AF Ecology Centre Director YV Malla Reddy said that 1,500 farmers associated with the NGO had been successful in protecting the standing crops by using tankers, sprinklers, drip irrigation methods and flood irrigation using a pipe connected to a tanker/borewell outlet through mutual cooperation to reduce the cost.

The Collector along with Joint Director of Agriculture Umamaheswaramma, District Horticulture Officer B Raghunath Reddy, APMIP Project Director Md Feroze Khan visited three different plots of standing crops at Jallipalli village in Kudair mandal of Anantapur district, where red gram, castor and Foxtail Millet (Korra), sown two months ago were being given protective irrigation with the help of drip pipes attached to a 5,000-liter water tanker.

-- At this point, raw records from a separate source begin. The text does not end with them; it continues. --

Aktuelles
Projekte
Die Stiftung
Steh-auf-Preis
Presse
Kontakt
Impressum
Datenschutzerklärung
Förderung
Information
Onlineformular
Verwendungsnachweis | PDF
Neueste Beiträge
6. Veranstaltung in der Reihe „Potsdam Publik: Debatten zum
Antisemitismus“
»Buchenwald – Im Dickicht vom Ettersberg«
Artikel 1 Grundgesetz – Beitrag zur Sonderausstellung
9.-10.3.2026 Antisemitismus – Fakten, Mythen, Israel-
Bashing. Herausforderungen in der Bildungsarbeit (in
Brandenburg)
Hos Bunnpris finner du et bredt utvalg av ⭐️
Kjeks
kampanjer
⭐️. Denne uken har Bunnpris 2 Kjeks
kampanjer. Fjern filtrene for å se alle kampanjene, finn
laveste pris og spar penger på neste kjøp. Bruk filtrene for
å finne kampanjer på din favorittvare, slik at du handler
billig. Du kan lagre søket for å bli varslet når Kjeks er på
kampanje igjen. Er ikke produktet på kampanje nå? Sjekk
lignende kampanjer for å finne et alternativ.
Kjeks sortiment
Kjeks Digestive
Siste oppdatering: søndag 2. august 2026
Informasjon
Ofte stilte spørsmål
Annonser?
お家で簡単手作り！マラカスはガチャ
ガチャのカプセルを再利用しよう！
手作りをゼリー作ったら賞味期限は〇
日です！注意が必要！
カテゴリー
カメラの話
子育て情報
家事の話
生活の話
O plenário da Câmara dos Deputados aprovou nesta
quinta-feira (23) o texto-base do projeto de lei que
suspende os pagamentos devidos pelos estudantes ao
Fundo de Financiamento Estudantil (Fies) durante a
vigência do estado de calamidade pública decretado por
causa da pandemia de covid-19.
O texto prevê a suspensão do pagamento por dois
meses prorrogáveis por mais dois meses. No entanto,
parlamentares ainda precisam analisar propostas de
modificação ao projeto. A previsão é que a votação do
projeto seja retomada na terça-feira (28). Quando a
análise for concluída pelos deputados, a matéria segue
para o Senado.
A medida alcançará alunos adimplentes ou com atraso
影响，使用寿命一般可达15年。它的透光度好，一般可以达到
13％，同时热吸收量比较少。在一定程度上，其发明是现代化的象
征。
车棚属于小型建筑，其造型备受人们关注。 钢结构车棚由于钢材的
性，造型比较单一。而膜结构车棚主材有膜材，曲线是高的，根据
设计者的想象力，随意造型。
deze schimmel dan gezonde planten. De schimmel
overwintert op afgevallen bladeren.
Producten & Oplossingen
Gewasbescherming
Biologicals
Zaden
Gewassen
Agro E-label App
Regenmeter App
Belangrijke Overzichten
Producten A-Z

In the first plot, the state government officials interacted with a farmer Manamma, who had sown red gram and it was showing signs of wilting, hence began providing protective irrigation using two tankers every day for three days to protect the red-gram crop in 4 acres.

Malla Reddy explained that while the widely spaced crops could be irrigated using drip pipes, for the closely sown crops like the Foxtail millet or groundnut, the sprinkler was a better method to save on the quantum of water used and increasing the efficiency of protective irrigation.

Their neighbouring plot owners Sujatha and Alivigonda Anil had sown castor in 5 acres and had borrowed water from a nearby borewell owned by another farmer through mutual cooperation and had been providing the critical lifeline to the crop, which was in the pods formation stage.

“Each tanker costs us Rs1,000 and it was being subsidised by the AF Ecology Centre,” Sujatha added.

In another plot, Ramanjiamma had taken 8 acres of land on lease from friends and had sown Foxtail Millet (Korra) two months ago, but the desired growth was not there as it rained only once after sowing and in that situation got support from AF Ecology Centre, which provided sprinklers connected to a nearby borewell.